July 29, 2007

MOVIES: I Now Pronounce You Chuck and Larry (Dennis Dugan, 2007)

Larry Valentine (Kevin James) is a recently widowed New York firefighter who missed the deadline after his wife's death to change the beneficiary on his pension plan, and now he fears that if he should be killed in a fire, his kids will be left penniless. (This seems silly; surely if a single parent dies with no beneficiary, the kids automatically inherit, but in the name of suspension of disbelief, we'll let it slide for now.) His only hope is to enter into a domestic partnership with his best pal, Chuck Levine (Adam Sandler); Chuck agrees, but reluctantly, as he will have to give up his Lothario lifestyle. (Adam Sandler as a wildly successful ladykiller? And you thought the pension thing was hard to swallow...)

Therein lies the one brilliant political/rhetorical stroke of the movie. What's one of the right wing's favorite arguments against gay marriage? Why, it's bad for the children! This movie rips that one right out of their hands; the reason Larry has to marry Chuck is to protect his children.

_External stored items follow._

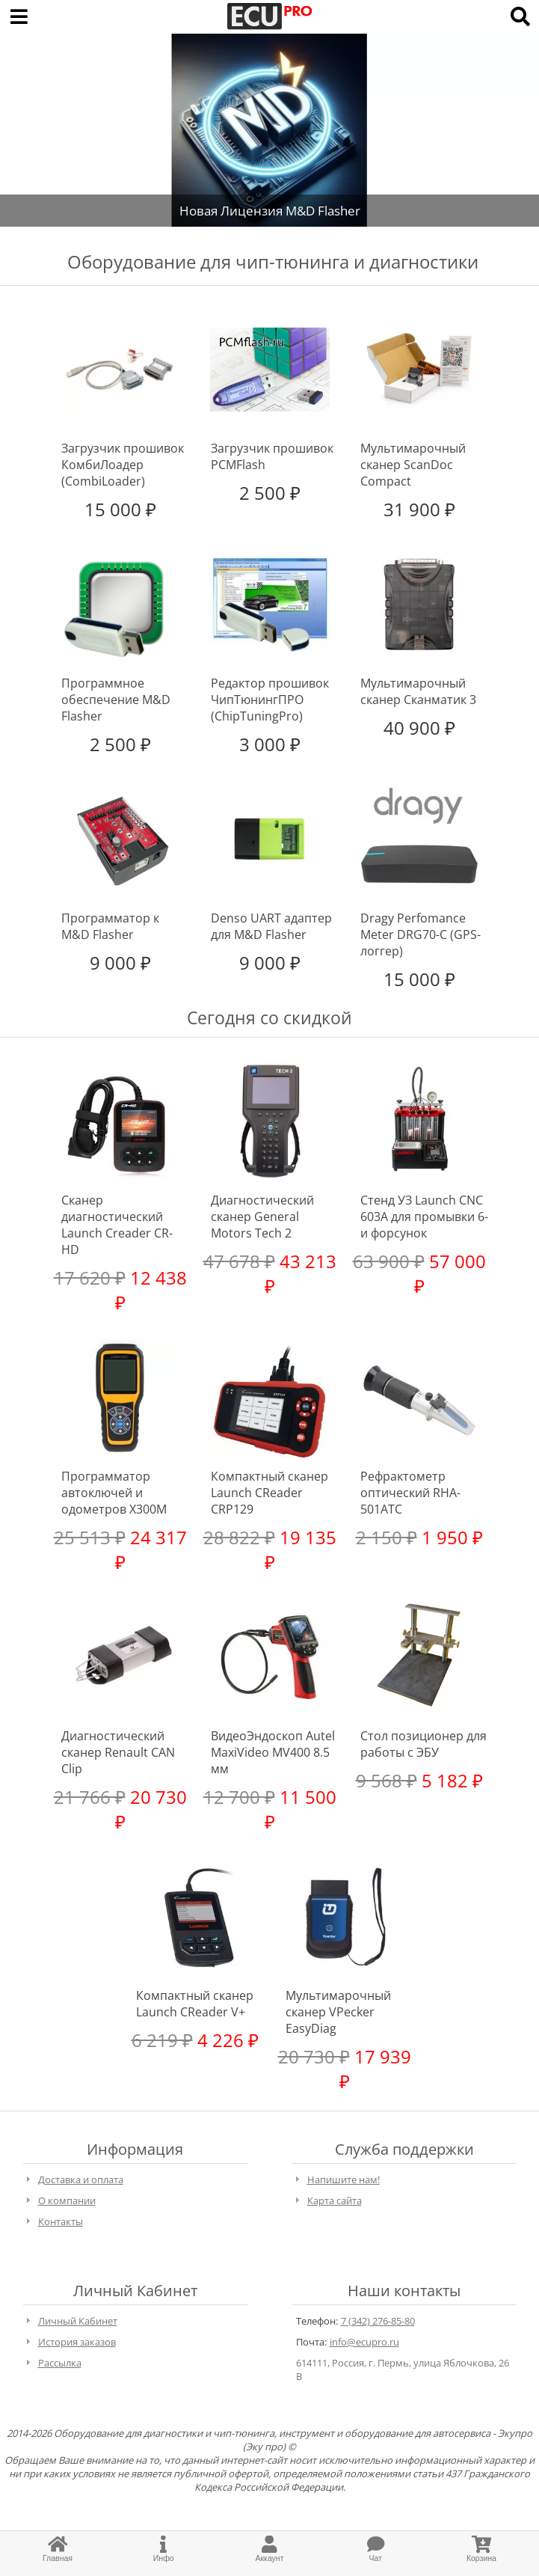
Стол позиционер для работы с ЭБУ (423, 1744)
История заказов (77, 2342)
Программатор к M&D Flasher (110, 926)
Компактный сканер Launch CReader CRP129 (269, 1492)
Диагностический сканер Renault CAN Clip (118, 1752)
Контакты (60, 2221)
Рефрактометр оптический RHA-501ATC (410, 1492)
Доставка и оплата (80, 2179)
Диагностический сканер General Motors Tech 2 (262, 1216)
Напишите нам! (343, 2179)
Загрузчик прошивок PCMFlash (272, 456)
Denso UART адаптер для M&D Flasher (271, 926)
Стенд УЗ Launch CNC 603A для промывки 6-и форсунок (424, 1216)
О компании (67, 2200)
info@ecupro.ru (364, 2342)
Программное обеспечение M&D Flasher (115, 699)
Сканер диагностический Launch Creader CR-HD (117, 1225)
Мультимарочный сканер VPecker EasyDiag (338, 2012)
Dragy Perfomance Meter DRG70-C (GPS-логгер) (420, 934)
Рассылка (59, 2363)
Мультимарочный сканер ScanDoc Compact (413, 464)
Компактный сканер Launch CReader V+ (194, 2003)
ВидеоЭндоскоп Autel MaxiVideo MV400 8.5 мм (273, 1752)
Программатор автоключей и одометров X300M (114, 1492)
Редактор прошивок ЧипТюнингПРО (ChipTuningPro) (270, 699)
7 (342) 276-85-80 (378, 2321)
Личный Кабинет (77, 2321)
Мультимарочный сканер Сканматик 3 (418, 691)
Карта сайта (334, 2200)
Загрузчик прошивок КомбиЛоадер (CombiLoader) (122, 464)
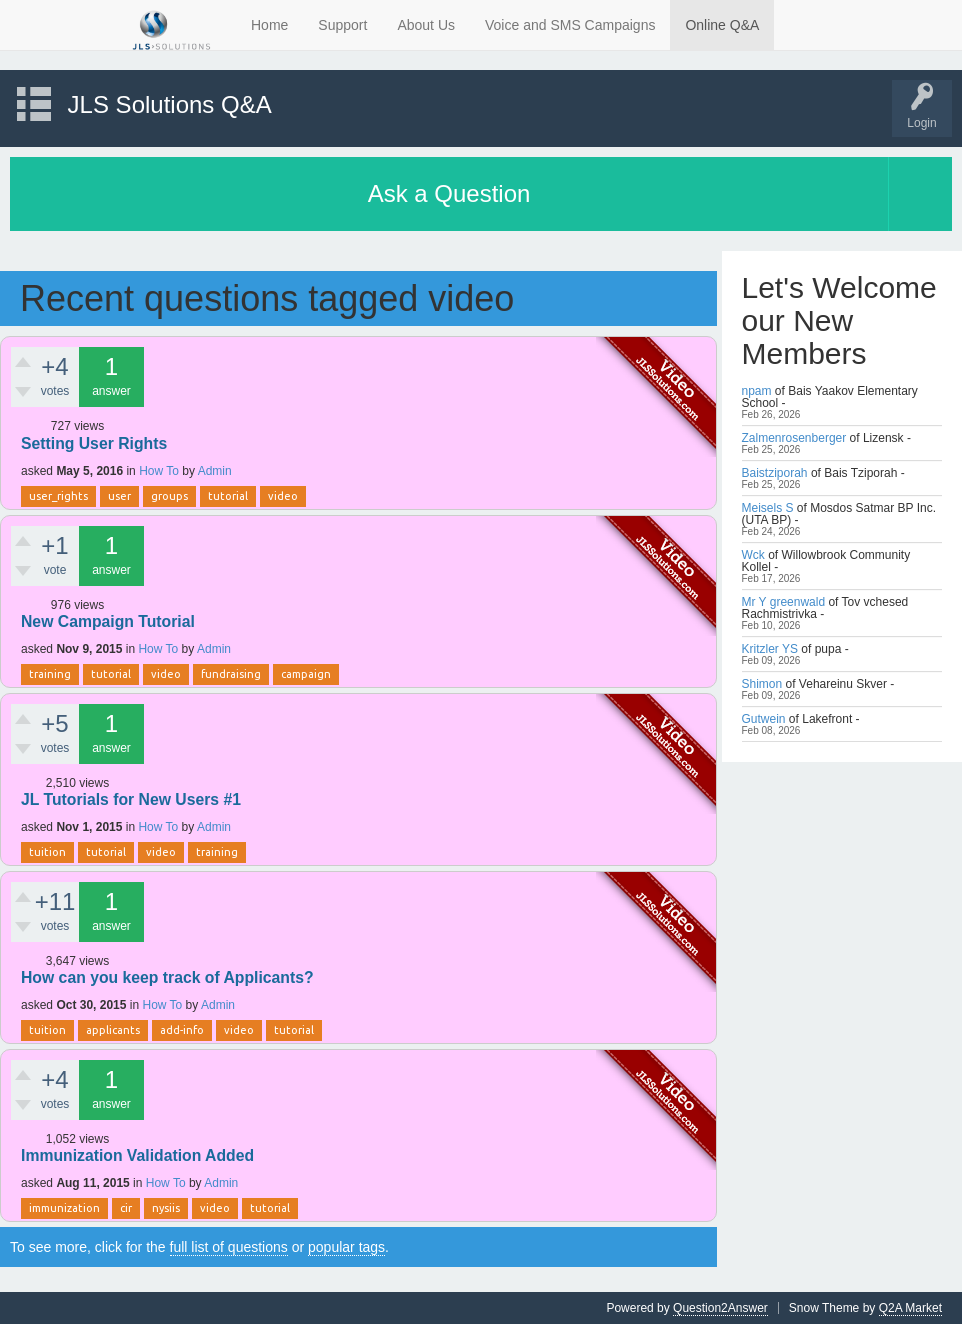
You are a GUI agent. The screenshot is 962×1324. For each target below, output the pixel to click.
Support (342, 25)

Sadly, nothing else in the movie is that clever, and the movie treads a very unsteady path between indulging in the homophobia of the characters (and the audience) and preaching a message of tolerance for all. We're invited to laugh at Larry's young son, who loves to tap dance and sing show tunes; there's a "don't drop the soap" shower scene; and the movie prolongs for as long as possible the scene in which Chuck and Larry are asked to kiss to prove their love, giving us a slow-motion closeup of their lips getting closer, closer, closer. They are, of course, interrupted before actually kissing; wouldn't do for Sandler's audience to actually have to witness such a horrible thing.

Also on hand are Steve Buscemi, cranking his weasely qualities to the max as the city fraud inspector who suspects that Larry and Chuck aren't really the loving couple they claim to be, and Jessica Biel, who is highly decorative (and not much else) as the lawyer who defends our heroes. Worst of all is Rob Schneider as the minister who marries Chuck and Larry; it's a ghastly impersonation of a cliched Asian, so ugly and offensive as to make Mickey Rooney in Breakfast at Tiffany's seem a model of sensitivity and tastefulness.

I suppose on some level, I should be grateful that the movie presents a strong argument for marriage equality, and even offers a happy ending with a marriage between two characters who actually are gay. But there's so much ugliness and stereotyping along the way that the movie's message is mixed, at best, and I can't work up much enthusiasm for a movie that boils down to "faggots are people, too."